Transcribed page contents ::
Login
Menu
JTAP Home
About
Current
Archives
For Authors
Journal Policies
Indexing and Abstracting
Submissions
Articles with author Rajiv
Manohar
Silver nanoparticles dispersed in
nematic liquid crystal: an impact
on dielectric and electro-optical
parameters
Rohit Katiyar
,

* * *

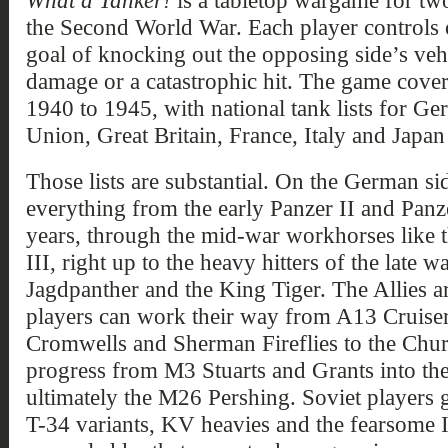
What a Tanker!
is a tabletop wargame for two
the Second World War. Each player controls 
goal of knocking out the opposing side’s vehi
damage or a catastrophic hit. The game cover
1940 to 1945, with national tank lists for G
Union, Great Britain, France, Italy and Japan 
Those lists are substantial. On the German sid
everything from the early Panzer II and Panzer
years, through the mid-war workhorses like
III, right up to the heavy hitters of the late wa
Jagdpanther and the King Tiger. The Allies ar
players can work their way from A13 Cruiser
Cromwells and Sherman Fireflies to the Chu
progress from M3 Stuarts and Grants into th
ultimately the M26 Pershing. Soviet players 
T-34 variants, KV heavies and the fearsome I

---

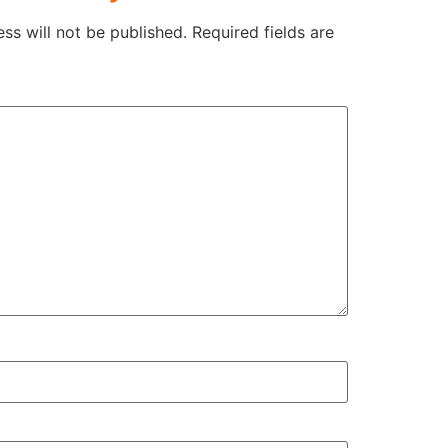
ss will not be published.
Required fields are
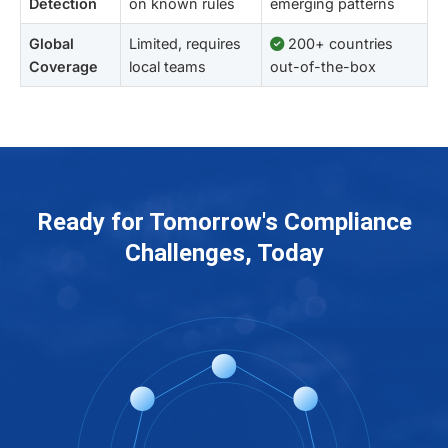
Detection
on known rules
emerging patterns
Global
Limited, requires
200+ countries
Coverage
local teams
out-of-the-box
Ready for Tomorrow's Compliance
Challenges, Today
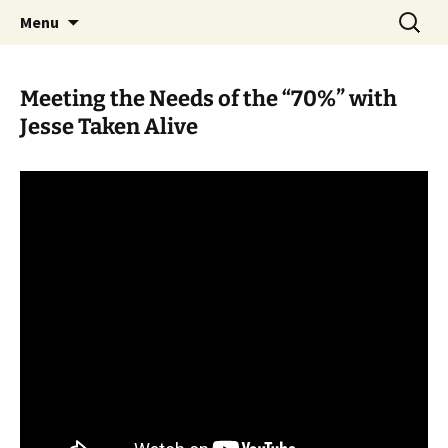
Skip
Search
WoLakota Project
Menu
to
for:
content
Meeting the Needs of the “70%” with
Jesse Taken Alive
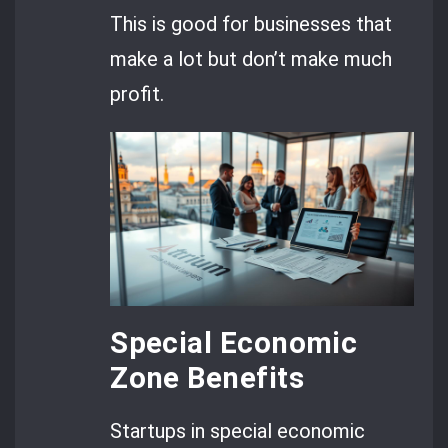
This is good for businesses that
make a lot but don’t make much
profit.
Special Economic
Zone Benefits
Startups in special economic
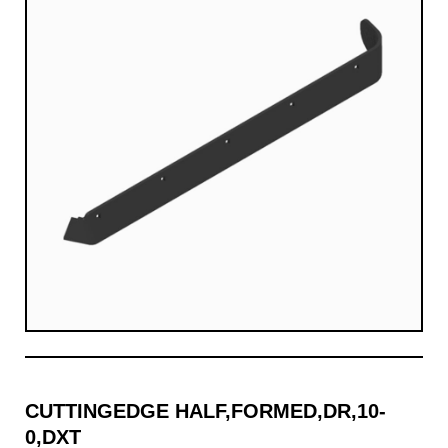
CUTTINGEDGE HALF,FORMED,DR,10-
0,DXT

WHAT NEEDS TO BE DONE :: Look above for the line with "1940 to 1945, with national tank lists for G" and the line with "T-34 variants, KV heavies and the fearsome I"; transcribe both and all lines in between, exactly, and nothing else.

TASK RESULT ::
1940 to 1945, with national tank lists for G
Union, Great Britain, France, Italy and Japan 
Those lists are substantial. On the German sid
everything from the early Panzer II and Panzer
years, through the mid-war workhorses like
III, right up to the heavy hitters of the late wa
Jagdpanther and the King Tiger. The Allies ar
players can work their way from A13 Cruiser
Cromwells and Sherman Fireflies to the Chu
progress from M3 Stuarts and Grants into th
ultimately the M26 Pershing. Soviet players 
T-34 variants, KV heavies and the fearsome I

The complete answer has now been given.